8).  Something is either true or false (Law of Excluded Middle). [3]"


It is impossible to know one of these axioms without simultaneously knowing at least some of the others.  There is no single, isolated starting point for knowledge in this sense, because the beginning of knowledge involves simple recognition of an interlocked and interconnected set of necessary truths.  This is not difficult to accept or acknowledge, yet in recent weeks I have found that a stupefying amount of people at my Christian college have not admitted the inherent veracity of axioms.  Instead of trying to pinpoint a single specific inescapable and self-evident truth, the rational mind will recognize multiple truths as the bedrock of all knowledge.

Just as the rings of the Olympic Games are shown linked, so axioms
 are linked together so that to acknowledge one is to acknowledge
 at least one other.  If you realize you exist, you simultaneously
acknowledge that logic is reliable or you could never be aware
 of your own existence; if you recognize that logic is reliable, you
 admit that truth exists; if you know truth exists, you must also know
 that some knowledge is possible or you could never have known this,
 and so on.

Conclusion

These issues are so central and significant because most, if not all, human problems are problems of epistemology at their foundations.  I will freely admit here that did I not have absolute certainty that axioms and logic are true I would not delay the act of taking my own life very long.  If I were not correct about what I have said in this post I would not have any desire to live.

If someone were to read this post and not grasp the veracity of all its content, there is nothing I can do for that person except to emphasize the points again, exploit the inconsistency of that person, and pray and hope that he or she acknowledges the obvious.  I could tell him or her that if we cannot know anything because all thinking would involve logic and logic is "unreliable", then his or her conclusion was reached using logic and thus I have no reason to accept it.
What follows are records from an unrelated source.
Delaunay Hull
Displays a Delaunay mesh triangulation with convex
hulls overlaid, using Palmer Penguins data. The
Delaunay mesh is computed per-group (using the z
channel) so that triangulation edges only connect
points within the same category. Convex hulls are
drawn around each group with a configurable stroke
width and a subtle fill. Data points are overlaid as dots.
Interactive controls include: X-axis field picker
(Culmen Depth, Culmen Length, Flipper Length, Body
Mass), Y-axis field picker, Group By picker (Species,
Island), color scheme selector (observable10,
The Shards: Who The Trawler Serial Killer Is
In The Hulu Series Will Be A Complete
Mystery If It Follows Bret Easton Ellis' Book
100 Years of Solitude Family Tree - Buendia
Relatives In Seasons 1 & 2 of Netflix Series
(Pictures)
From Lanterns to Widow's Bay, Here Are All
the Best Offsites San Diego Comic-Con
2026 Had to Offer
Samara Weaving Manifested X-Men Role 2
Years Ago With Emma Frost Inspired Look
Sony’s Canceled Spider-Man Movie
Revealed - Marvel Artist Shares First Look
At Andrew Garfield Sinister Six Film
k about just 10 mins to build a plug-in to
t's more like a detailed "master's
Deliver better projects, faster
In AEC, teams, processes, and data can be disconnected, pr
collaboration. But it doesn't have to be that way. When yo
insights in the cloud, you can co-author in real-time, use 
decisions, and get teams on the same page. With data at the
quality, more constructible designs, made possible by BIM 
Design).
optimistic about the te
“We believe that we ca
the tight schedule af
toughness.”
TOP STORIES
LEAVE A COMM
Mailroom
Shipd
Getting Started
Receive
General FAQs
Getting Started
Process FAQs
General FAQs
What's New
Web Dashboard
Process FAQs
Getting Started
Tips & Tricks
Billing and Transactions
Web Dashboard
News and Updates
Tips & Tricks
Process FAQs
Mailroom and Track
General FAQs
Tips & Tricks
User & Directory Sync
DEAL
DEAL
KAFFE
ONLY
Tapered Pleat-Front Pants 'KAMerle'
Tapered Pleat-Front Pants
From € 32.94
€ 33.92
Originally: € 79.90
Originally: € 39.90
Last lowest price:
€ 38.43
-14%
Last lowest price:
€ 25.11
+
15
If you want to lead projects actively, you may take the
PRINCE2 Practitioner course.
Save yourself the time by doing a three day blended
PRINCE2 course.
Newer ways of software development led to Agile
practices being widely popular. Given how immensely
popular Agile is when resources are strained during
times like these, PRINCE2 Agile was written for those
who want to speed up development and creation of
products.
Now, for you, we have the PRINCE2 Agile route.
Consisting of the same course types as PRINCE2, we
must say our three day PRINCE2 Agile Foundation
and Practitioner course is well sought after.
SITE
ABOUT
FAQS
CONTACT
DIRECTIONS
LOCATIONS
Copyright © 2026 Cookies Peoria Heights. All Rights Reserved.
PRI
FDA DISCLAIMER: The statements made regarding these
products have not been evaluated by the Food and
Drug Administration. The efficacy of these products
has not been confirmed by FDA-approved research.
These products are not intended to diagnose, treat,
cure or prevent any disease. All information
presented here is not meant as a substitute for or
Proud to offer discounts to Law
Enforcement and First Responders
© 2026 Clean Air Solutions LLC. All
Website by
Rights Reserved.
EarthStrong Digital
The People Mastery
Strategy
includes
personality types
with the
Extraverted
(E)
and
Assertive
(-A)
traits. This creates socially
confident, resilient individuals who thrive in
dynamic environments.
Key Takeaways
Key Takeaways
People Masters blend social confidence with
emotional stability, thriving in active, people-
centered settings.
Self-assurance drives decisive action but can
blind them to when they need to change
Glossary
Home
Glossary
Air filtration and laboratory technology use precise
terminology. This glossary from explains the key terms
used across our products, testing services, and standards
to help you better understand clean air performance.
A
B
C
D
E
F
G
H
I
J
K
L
Ironically, I have a brother who is an agnostic concerning many matters--his epistemology and worldview greatly resembles mine apart from the fact that I am a Christian and he is not (yet, at least).  I find it very odd that my skeptical brother admits self-evident truths, as I do, merely because they are inescapable and self-verifying, while other Christians I know refuse to concede that any true knowledge is possible.  Even more odd is the way some of these Christians I have referenced have opposed my (verifiable) skepticism of things like natural law as a basis for moral epistemology, belief in God on grounds of personal emotive experience, or the immediate reliability of my sensory perceptions, yet they will turn around and tell me that no knowledge is possible, often while simultaneously insisting or implying that I am too skeptical of certain claims.  As they deny the self-evident they attack the only things capable of supporting their own conclusion.


[1].  http://thechristianrationalist.blogspot.com/2016/10/the-self-evidence-of-logic.html

[2].  First principles in philosophy encompasses what is sometimes called a priori knowledge, that is, knowledge that one can simply know or recognize simply by thinking or reflection (such as "something is what it is").  Axioms, the three laws of logic, and a priori knowledge are included in the group called first principles.